|Authors||O. Nassef, T. Mahmoodi, F. Michelinakis, K. Mahmood and A. Elmokashfi|
|Title||Optimising Performance for NB-IoT UE Devices through Data Driven Models|
|Project(s)||5G-VINNI: 5G Verticals INNovation Infrastructure|
|Publication Type||Journal Article|
|Year of Publication||2021|
|Journal||Journal of Sensor and Actuator Networks|
|Publisher||Multidisciplinary Digital Publishing Institute|
This paper presents a data driven framework for performance optimisation of Narrow-Band IoT user equipment. The proposed framework is an edge micro-service that suggests one-time configurations to user equipment communicating with a base station. Suggested configurations are delivered from a Configuration Advocate, to improve energy consumption, delay, throughput or a combination of those metrics, depending on the user-end device and the application.

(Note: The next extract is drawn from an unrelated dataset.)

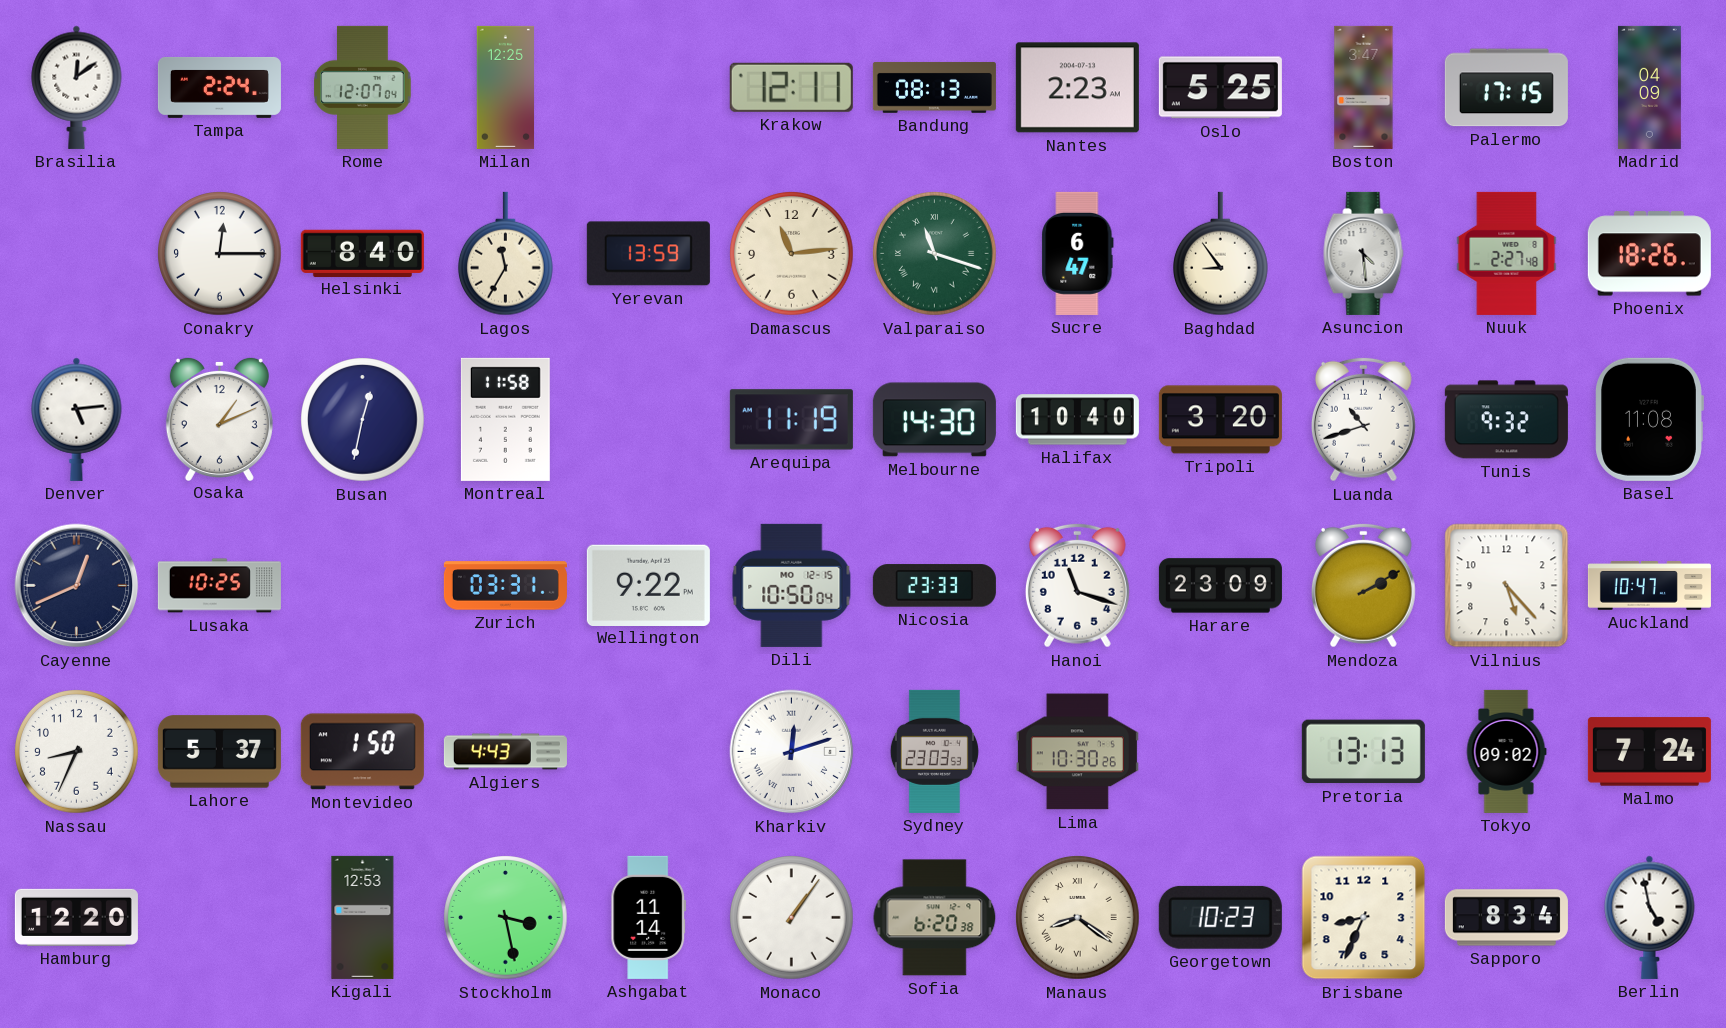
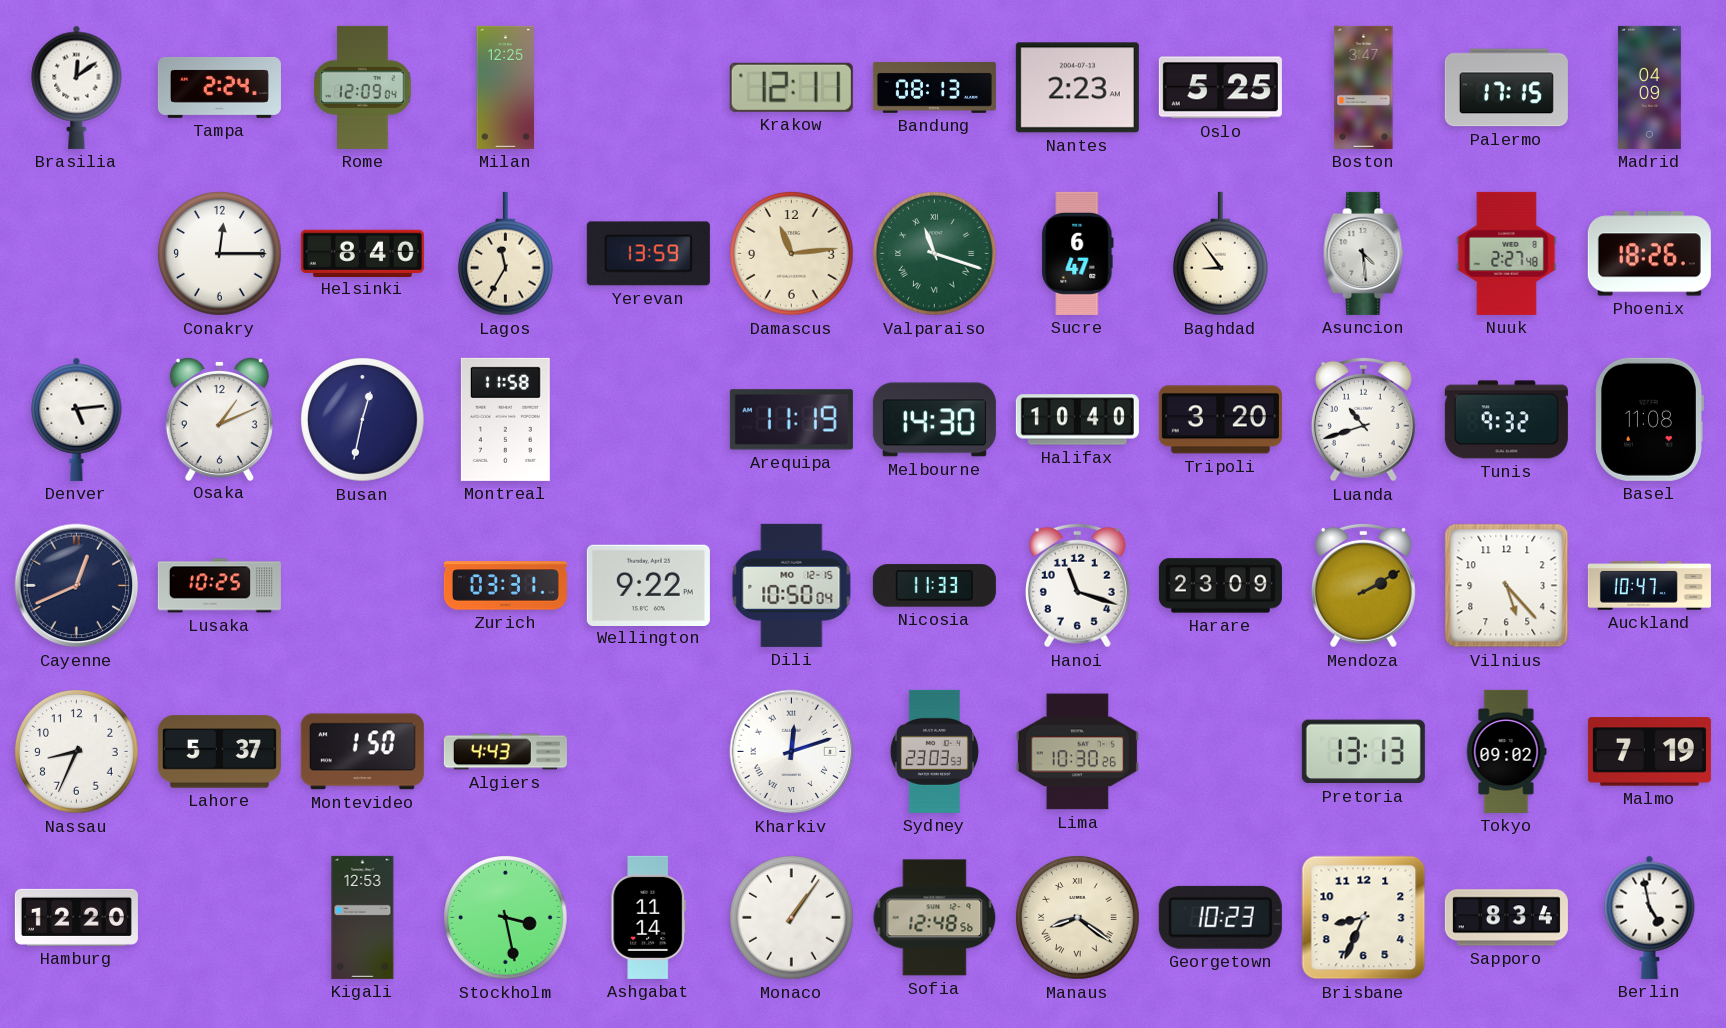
Rome: 12:07 -> 12:09
Nicosia: 23:33 -> 11:33
Malmo: 7:24 -> 7:19
Sofia: 6:20 -> 12:48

Reinforcement learning utilising gradient descent and genetic algorithm is adopted synchronously with machine and deep learning algorithms to predict the environmental states and suggest an optimal configuration. The results highlight the adaptability of the Deep Neural Network in the prediction of intermediary environmental states, additionally the results present superior performance of the genetic reinforcement learning algorithm regarding its performance optimisation.